Wyświetl Pojedyńczy Post
Stary 01-09-2022, 22:27   #173
druidh
 
druidh's Avatar
 
Reputacja: 1 druidh ma wspaniałą reputacjędruidh ma wspaniałą reputacjędruidh ma wspaniałą reputacjędruidh ma wspaniałą reputacjędruidh ma wspaniałą reputacjędruidh ma wspaniałą reputacjędruidh ma wspaniałą reputacjędruidh ma wspaniałą reputacjędruidh ma wspaniałą reputacjędruidh ma wspaniałą reputacjędruidh ma wspaniałą reputację
Efekt pedantyczności Roz postanowiła wzmocnić wizytą w miejskiej łaźni, żeby chociaż na trochę zmyć zapach wielkomiejskiego smrodu z którym pogodzić pozwalała się jedynie całkowita utrata węchu. Pamiętała również, aby zabrać jutro dodatkową parę butów, które mogła wymienić przed sekretariatem. Psie gówno i profesjonalizm nie chodziły ze sobą w parze.

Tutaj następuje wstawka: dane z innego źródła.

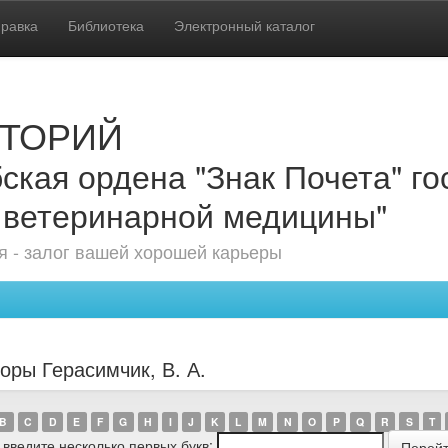
равка
Библиотека
Электронный каталог
ТОРИЙ
ская ордена "Знак Почета" г
 ветеринарной медицины"
 - залог вашей хорошей карьеры
оры Герасимчик, В. А.
B
C
D
E
F
G
H
I
J
K
L
M
N
O
P
Q
R
S
T
 введите несколько первых букв: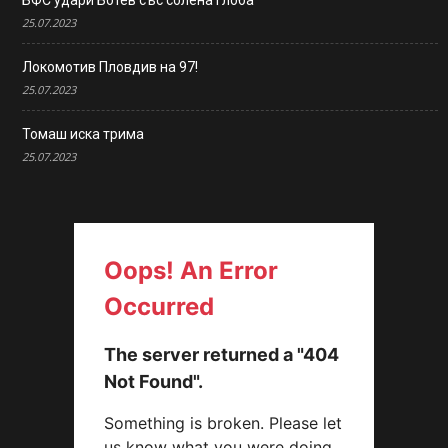
25.07.2023
Локомотив Пловдив на 97!
25.07.2023
Томаш иска трима
25.07.2023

Siedząc wieczorem w gorącej wodzie powtarzała w myślach najważniejsze kwestie dotyczące zasad pracy urzędnika, a potem oddała się ogólnemu rozmyślaniu o wszystkim czego dowiedziała się w ostatnich dniach. Nieomal otarli się o intrygantów, którzy jednak byli bardziej profesjonalni niż ona i wyprzedzali ich o kilka kroków. Przeglądnęła dokładnie miejsce obserwacyjne i nabrała przekonania, że ktokolwiek zajmuje się tą sprawą wie co robi i robi to dobrze. Oni mieli klucz, ale brakowało im tego co można było nim otworzyć. Być może to coś jeszcze wczoraj znajdowało się w spalonym lokalu. Postanowiła jutro popytać u lokalnym półświatku do czego klucz tego rodzaju mógłby pasować. Sam klucz ukryła jednak nie pokazując go nikomu poza kupcem. Ktoś mógłby być nim za bardzo zainteresowany.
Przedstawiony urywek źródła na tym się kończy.